Why is it hard to govern e-gaming?


The e-gaming sector in India is in its infancy and has run into some teething trouble. Industry insiders say there is a problem of perception around e-gaming and playing for real money, especially by the regulatory authorities.

“Gaming is considered a frivolous waste of time and secondly it is unclear if playing with money is gambling or gaming,” says Sameer Barde, CEO e-Gaming Federation, an industry body: “The perception that it is gambling.” And EGF is trying to change this perception.

In India gambling is illegal, but there is some confusion about what gambling is. The popular card game rummy is considered a game of skill by the Indian law and not gambling. Offline, one might think betting on horses was gambling, but it is not because the law believes it takes skill. No one can roll a dice better than anyone else (unless the die is rigged), so that is classically a game of chance. Any game involving money and chance is gambling. Yet, Indian gamers may play gambling games such as blackjack online but not for real money.
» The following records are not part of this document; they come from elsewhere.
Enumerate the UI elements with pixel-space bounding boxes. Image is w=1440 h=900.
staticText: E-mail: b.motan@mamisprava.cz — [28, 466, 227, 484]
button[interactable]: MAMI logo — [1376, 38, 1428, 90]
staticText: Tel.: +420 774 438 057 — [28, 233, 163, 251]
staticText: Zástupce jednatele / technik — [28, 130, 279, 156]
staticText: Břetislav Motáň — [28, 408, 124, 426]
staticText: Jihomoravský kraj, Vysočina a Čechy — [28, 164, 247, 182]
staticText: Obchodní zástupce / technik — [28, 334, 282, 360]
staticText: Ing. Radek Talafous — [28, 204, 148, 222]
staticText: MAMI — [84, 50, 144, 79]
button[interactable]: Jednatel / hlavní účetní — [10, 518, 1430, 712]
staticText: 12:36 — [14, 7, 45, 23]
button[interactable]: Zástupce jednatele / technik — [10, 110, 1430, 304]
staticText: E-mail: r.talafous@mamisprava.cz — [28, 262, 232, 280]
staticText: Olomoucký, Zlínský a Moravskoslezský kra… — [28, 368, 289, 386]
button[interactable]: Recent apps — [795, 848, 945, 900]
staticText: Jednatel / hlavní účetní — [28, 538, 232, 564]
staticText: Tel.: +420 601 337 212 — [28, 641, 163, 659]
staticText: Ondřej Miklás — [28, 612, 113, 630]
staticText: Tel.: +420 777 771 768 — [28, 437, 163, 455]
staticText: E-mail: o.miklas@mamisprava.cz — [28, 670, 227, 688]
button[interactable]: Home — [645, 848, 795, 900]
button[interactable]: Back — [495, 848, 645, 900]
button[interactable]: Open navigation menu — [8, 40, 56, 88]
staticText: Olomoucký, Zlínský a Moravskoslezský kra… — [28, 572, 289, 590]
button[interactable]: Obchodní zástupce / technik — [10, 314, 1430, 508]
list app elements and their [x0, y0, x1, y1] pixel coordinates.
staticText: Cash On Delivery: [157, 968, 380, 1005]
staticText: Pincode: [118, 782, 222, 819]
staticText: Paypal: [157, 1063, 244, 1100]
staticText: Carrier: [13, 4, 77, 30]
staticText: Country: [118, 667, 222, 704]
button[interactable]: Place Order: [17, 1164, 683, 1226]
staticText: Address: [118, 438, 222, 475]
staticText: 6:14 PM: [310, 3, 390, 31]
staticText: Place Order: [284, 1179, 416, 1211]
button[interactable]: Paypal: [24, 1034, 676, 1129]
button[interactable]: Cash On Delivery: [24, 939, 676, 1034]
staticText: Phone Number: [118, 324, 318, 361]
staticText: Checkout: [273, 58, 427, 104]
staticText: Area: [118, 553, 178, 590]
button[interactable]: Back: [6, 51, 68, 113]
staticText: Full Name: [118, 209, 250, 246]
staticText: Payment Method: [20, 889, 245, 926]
“The way the Supreme Court (SC) has looked at it is, ‘is this a game of skill or is this a game of chance?’ A game of chance is essentially gambling; so what is a game of chance? It is anywhere that your personal capability has little or no impact or very minimal impact on the final outcome of the game that you're playing. So how the SC decides is, ‘what is the preponderance on: skill or chance?’”

This is when we reach the heart of the problem. There are multiple states that have gone and banned real money gaming calling it gambling. And this has led to endless litigation.

Besides, anyone can use a VPN to bypass the system altogether. “This way the fly by night guys can make merry as the state police has little or no ability to find out if something is happening,” warns Barde.

It is early days for e-gaming and the per capita spend on gambling is minimal because most gamers are playing free games such as Candy Crush and chess. But it is seeing investor interest and some M&A activity. For instance, Nazara became India's largest mobile entertainment platform and then the first gaming company to list.